## RECORDED DATA
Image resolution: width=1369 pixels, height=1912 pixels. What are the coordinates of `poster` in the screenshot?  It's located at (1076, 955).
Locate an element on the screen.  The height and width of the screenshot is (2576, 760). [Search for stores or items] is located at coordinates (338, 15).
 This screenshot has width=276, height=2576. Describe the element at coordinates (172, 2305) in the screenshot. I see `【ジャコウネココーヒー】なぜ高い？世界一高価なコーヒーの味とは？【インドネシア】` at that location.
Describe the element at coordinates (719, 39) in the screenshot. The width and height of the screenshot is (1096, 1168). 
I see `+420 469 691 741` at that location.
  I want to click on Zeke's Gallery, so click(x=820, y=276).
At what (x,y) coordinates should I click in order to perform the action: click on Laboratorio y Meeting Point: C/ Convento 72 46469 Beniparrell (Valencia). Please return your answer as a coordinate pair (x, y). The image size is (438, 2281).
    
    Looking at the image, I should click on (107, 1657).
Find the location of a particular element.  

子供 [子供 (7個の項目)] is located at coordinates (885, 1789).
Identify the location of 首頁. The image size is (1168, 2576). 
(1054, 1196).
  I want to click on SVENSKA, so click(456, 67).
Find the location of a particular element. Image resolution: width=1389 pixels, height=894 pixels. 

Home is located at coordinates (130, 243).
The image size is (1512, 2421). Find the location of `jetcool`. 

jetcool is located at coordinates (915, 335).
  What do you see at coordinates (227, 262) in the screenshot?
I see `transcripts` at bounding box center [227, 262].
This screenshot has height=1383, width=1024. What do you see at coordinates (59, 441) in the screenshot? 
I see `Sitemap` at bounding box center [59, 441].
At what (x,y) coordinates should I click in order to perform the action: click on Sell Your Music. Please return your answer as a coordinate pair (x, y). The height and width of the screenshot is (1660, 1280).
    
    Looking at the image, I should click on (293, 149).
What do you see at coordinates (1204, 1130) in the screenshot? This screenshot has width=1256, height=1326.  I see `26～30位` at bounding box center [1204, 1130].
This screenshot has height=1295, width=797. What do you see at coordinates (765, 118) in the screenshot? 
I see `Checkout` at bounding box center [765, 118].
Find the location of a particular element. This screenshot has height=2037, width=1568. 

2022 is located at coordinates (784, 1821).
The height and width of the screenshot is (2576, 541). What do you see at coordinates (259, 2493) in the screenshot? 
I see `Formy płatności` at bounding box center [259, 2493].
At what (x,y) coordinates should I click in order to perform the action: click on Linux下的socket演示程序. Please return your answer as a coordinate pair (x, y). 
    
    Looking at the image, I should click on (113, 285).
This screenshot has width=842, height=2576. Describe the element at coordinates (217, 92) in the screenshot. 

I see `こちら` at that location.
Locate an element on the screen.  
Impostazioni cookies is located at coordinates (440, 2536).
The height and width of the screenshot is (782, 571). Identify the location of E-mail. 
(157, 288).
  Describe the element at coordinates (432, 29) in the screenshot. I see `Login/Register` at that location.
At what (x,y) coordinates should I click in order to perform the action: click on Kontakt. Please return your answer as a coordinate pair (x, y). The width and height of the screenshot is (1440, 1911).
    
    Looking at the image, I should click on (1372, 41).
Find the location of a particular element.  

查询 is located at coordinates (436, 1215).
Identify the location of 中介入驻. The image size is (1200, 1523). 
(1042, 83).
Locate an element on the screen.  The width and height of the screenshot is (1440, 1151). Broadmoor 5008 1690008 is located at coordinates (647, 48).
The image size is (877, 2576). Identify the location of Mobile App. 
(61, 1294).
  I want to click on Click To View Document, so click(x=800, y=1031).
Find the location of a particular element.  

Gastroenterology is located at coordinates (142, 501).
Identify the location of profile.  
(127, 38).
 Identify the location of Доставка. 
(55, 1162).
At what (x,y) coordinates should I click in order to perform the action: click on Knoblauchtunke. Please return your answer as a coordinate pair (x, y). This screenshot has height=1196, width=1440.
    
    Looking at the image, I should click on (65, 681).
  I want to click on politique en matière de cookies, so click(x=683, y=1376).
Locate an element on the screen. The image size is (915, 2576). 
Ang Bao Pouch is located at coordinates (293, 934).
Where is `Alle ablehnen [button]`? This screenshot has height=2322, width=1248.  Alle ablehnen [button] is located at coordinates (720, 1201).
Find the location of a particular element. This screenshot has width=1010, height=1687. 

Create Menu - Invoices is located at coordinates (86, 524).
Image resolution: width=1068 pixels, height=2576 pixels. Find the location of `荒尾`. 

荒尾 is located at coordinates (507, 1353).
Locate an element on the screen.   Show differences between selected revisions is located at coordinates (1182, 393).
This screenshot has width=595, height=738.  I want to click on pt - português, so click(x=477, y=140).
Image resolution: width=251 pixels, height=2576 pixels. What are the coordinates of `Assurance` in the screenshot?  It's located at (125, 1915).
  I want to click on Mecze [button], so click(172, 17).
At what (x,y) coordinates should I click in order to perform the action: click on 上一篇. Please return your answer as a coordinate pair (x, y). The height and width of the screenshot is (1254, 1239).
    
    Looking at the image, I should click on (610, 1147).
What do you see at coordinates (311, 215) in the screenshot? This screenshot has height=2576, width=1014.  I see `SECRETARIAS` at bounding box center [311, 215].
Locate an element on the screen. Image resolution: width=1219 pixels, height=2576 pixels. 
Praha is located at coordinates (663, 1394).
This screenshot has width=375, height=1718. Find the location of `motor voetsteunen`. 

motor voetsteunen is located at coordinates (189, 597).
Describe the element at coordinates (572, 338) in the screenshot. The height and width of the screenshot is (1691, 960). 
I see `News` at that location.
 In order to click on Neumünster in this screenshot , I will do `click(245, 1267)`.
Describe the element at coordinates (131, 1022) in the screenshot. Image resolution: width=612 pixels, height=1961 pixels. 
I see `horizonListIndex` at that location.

## EXERCISE DETAILS
Repeat the material above exactly and in full.

## RESPONSE AREA
Image resolution: width=1369 pixels, height=1912 pixels. What are the coordinates of `poster` in the screenshot?  It's located at (1076, 955).
Locate an element on the screen.  The height and width of the screenshot is (2576, 760). [Search for stores or items] is located at coordinates (338, 15).
 This screenshot has width=276, height=2576. Describe the element at coordinates (172, 2305) in the screenshot. I see `【ジャコウネココーヒー】なぜ高い？世界一高価なコーヒーの味とは？【インドネシア】` at that location.
Describe the element at coordinates (719, 39) in the screenshot. The width and height of the screenshot is (1096, 1168). 
I see `+420 469 691 741` at that location.
  I want to click on Zeke's Gallery, so click(x=820, y=276).
At what (x,y) coordinates should I click in order to perform the action: click on Laboratorio y Meeting Point: C/ Convento 72 46469 Beniparrell (Valencia). Please return your answer as a coordinate pair (x, y). The image size is (438, 2281).
    
    Looking at the image, I should click on (107, 1657).
Find the location of a particular element.  

子供 [子供 (7個の項目)] is located at coordinates (885, 1789).
Identify the location of 首頁. The image size is (1168, 2576). 
(1054, 1196).
  I want to click on SVENSKA, so click(456, 67).
Find the location of a particular element. Image resolution: width=1389 pixels, height=894 pixels. 

Home is located at coordinates (130, 243).
The image size is (1512, 2421). Find the location of `jetcool`. 

jetcool is located at coordinates (915, 335).
  What do you see at coordinates (227, 262) in the screenshot?
I see `transcripts` at bounding box center [227, 262].
This screenshot has height=1383, width=1024. What do you see at coordinates (59, 441) in the screenshot? 
I see `Sitemap` at bounding box center [59, 441].
At what (x,y) coordinates should I click in order to perform the action: click on Sell Your Music. Please return your answer as a coordinate pair (x, y). The height and width of the screenshot is (1660, 1280).
    
    Looking at the image, I should click on (293, 149).
What do you see at coordinates (1204, 1130) in the screenshot? This screenshot has width=1256, height=1326.  I see `26～30位` at bounding box center [1204, 1130].
This screenshot has height=1295, width=797. What do you see at coordinates (765, 118) in the screenshot? 
I see `Checkout` at bounding box center [765, 118].
Find the location of a particular element. This screenshot has height=2037, width=1568. 

2022 is located at coordinates (784, 1821).
The height and width of the screenshot is (2576, 541). What do you see at coordinates (259, 2493) in the screenshot? 
I see `Formy płatności` at bounding box center [259, 2493].
At what (x,y) coordinates should I click in order to perform the action: click on Linux下的socket演示程序. Please return your answer as a coordinate pair (x, y). 
    
    Looking at the image, I should click on (113, 285).
This screenshot has width=842, height=2576. Describe the element at coordinates (217, 92) in the screenshot. 

I see `こちら` at that location.
Locate an element on the screen.  
Impostazioni cookies is located at coordinates (440, 2536).
The height and width of the screenshot is (782, 571). Identify the location of E-mail. 
(157, 288).
  Describe the element at coordinates (432, 29) in the screenshot. I see `Login/Register` at that location.
At what (x,y) coordinates should I click in order to perform the action: click on Kontakt. Please return your answer as a coordinate pair (x, y). The width and height of the screenshot is (1440, 1911).
    
    Looking at the image, I should click on (1372, 41).
Find the location of a particular element.  

查询 is located at coordinates (436, 1215).
Identify the location of 中介入驻. The image size is (1200, 1523). 
(1042, 83).
Locate an element on the screen.  The width and height of the screenshot is (1440, 1151). Broadmoor 5008 1690008 is located at coordinates (647, 48).
The image size is (877, 2576). Identify the location of Mobile App. 
(61, 1294).
  I want to click on Click To View Document, so click(x=800, y=1031).
Find the location of a particular element.  

Gastroenterology is located at coordinates (142, 501).
Identify the location of profile.  
(127, 38).
 Identify the location of Доставка. 
(55, 1162).
At what (x,y) coordinates should I click in order to perform the action: click on Knoblauchtunke. Please return your answer as a coordinate pair (x, y). This screenshot has height=1196, width=1440.
    
    Looking at the image, I should click on (65, 681).
  I want to click on politique en matière de cookies, so click(x=683, y=1376).
Locate an element on the screen. The image size is (915, 2576). 
Ang Bao Pouch is located at coordinates (293, 934).
Where is `Alle ablehnen [button]`? This screenshot has height=2322, width=1248.  Alle ablehnen [button] is located at coordinates (720, 1201).
Find the location of a particular element. This screenshot has width=1010, height=1687. 

Create Menu - Invoices is located at coordinates (86, 524).
Image resolution: width=1068 pixels, height=2576 pixels. Find the location of `荒尾`. 

荒尾 is located at coordinates (507, 1353).
Locate an element on the screen.   Show differences between selected revisions is located at coordinates (1182, 393).
This screenshot has width=595, height=738.  I want to click on pt - português, so click(x=477, y=140).
Image resolution: width=251 pixels, height=2576 pixels. What are the coordinates of `Assurance` in the screenshot?  It's located at (125, 1915).
  I want to click on Mecze [button], so click(172, 17).
At what (x,y) coordinates should I click in order to perform the action: click on 上一篇. Please return your answer as a coordinate pair (x, y). The height and width of the screenshot is (1254, 1239).
    
    Looking at the image, I should click on (610, 1147).
What do you see at coordinates (311, 215) in the screenshot? This screenshot has height=2576, width=1014.  I see `SECRETARIAS` at bounding box center [311, 215].
Locate an element on the screen. Image resolution: width=1219 pixels, height=2576 pixels. 
Praha is located at coordinates (663, 1394).
This screenshot has width=375, height=1718. Find the location of `motor voetsteunen`. 

motor voetsteunen is located at coordinates (189, 597).
Describe the element at coordinates (572, 338) in the screenshot. The height and width of the screenshot is (1691, 960). 
I see `News` at that location.
 In order to click on Neumünster in this screenshot , I will do `click(245, 1267)`.
Describe the element at coordinates (131, 1022) in the screenshot. Image resolution: width=612 pixels, height=1961 pixels. 
I see `horizonListIndex` at that location.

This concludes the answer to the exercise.